I am also not surprised, but a bit saddened, that Math is being eliminated. However, less selective schools do not tend to get STEM-oriented students.
I’m not (and I have B.Math degree). A mathematics degree qua a mathematics degree really only qualifies one to teach mathematics. It’s applied mathematics – also known as engineering, physics and the hard sciences – that’s useful in the real world.
There are only a handful of universities in the world where it’s worth getting a degree in mathematics, and only if you’re planning on going into a career in research.
Not quite correct. A traditional math degree is quite good preparation to pass some of the exams to become a “Fellow” of the Society of Actuaries and get a job as an Actuary, with an average base salary of about $175K, and potential for much more in higher management. But, there are only about 30K “Fellows” of the SoA.
That students at a name Catholic school show no interest in Theology and Religious Studies is a bit of an eye-opener.
Curious that student interest drives this. In the extreme at a “research university”, departments and scholars within them generate their own revenue and reputation from research, while students, esp undergrads, are at best annoying distractions.
Read about this Friday. Marymount is my daughter’s alma mater where she earned a degree in Theology, minor in Psychology, in 2010. She went on to get a doctorate in Psychology (elsewhere).
As a chemistry major who went into medicine I had often questioned the value of Liberal Arts majors. However her liberal arts background served her quite well, focusing on writing, reasoning, critical thinking and analysis.
It is sad that Marymount, which was founded by the Religious of the Sacred Heart of Mary, no longer offers a degree in Theology.
It is sad to see the elimination of most of the true liberal arts, but we all realize that those programs were hardest hit by leftism, really starting with the influx of frankfurt school acolytes in the early 20th C. So it isn’t as if a great edifice of learning is being torn down. That happened a long time ago.
But so-called higher education was established to replenish academia primarily, not to serve as a jobs training program. it is sad to see nearly every liberal arts institution go STEM-addled because parents want little Maddie/Paris/Isabella or Hunter/Tanner/Gatherer to graduate in “science;” the dark reality is most will probably work unhappily in a cubicle just long enough to learn their job so that they can efficiently train their H-1B replacement.
Of course higher ed has indeed bought into job training as core mission rather than education.
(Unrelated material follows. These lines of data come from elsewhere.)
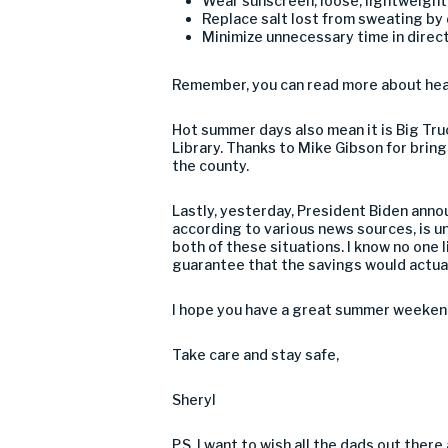
Wear sunscreen, loose, lightweight 
Replace salt lost from sweating by d
Minimize unnecessary time in direct
Remember, you can read more about heat
Hot summer days also mean it is Big Tru
Library. Thanks to Mike Gibson for bringi
the county.
Lastly, yesterday, President Biden anno
according to various news sources, is unl
both of these situations. I know no one l
guarantee that the savings would actua
I hope you have a great summer weeken
Take care and stay safe,
Sheryl
P.S. I want to wish all the dads out ther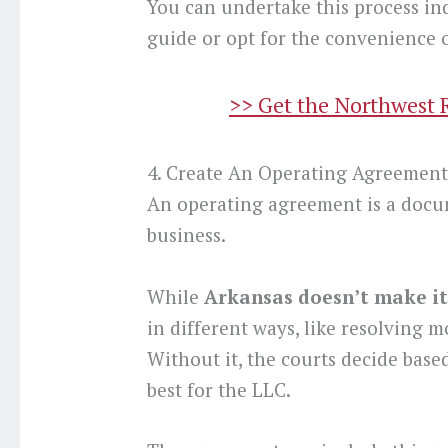
You can undertake this process in
guide or opt for the convenience o
>> Get the Northwest 
4. Create An Operating Agreemen
An operating agreement is a docu
business.
While
Arkansas doesn’t make it
in different ways, like resolving m
Without it, the courts decide based
best for the LLC.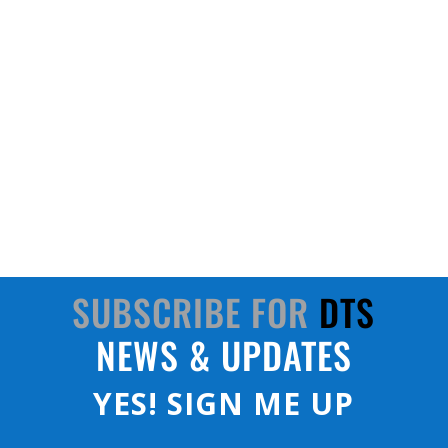
Join us to celebrate 10 years since we moved
into our global headquarters on Apollo Court!
SUBSCRIBE FOR
DTS
NEWS & UPDATES
YES! SIGN ME UP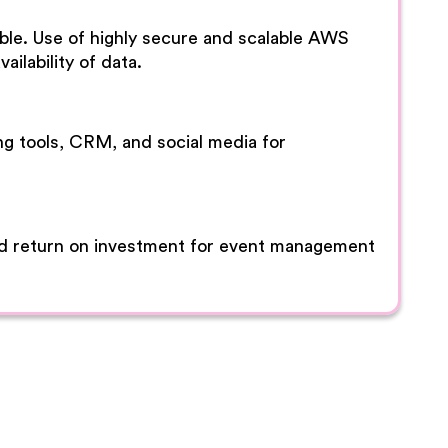
lable. Use of highly secure and scalable AWS
ailability of data.
ng tools, CRM, and social media for
od return on investment for event management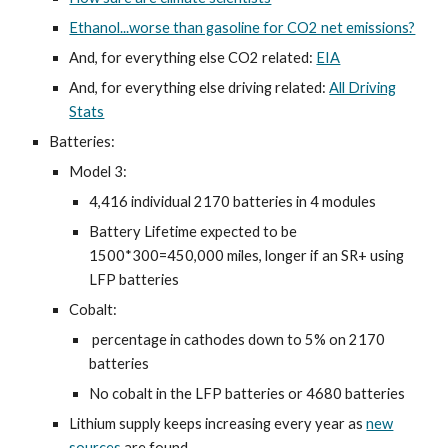
Ethanol...worse than gasoline for CO2 net emissions?
And, for everything else CO2 related:
EIA
And, for everything else driving related:
All Driving
Stats
Batteries:
Model 3:
4,416 individual 2170 batteries in 4 modules
Battery Lifetime expected to be
1500*300=450,000 miles, longer if an SR+ using
LFP batteries
Cobalt:
percentage in cathodes down to 5% on 2170
batteries
No cobalt in the LFP batteries or 4680 batteries
Lithium supply keeps increasing every year as
new
sources
are found.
And it has done so as a means of survival. But if you’re going to do job training the right way, then the resources being repurposed in these institutions to small “STEM” programs of uneven quality would be far better directed to the teaching of real-world salable skills like plumbing, electrical, welding, auto repair, construction, and agriculture. Maybe 1 in 10 belong in what has been understood as higher education. The rest are communications majors or worse, and would live better lives doing something with real-world application.
Look at the bigger picture. College enrollment peaked in the last decade, and now is significantly lower and headed down further. The long-predicted shakeout in higher ed is nigh. “Liberal arts colleges, may you live in interesting times.”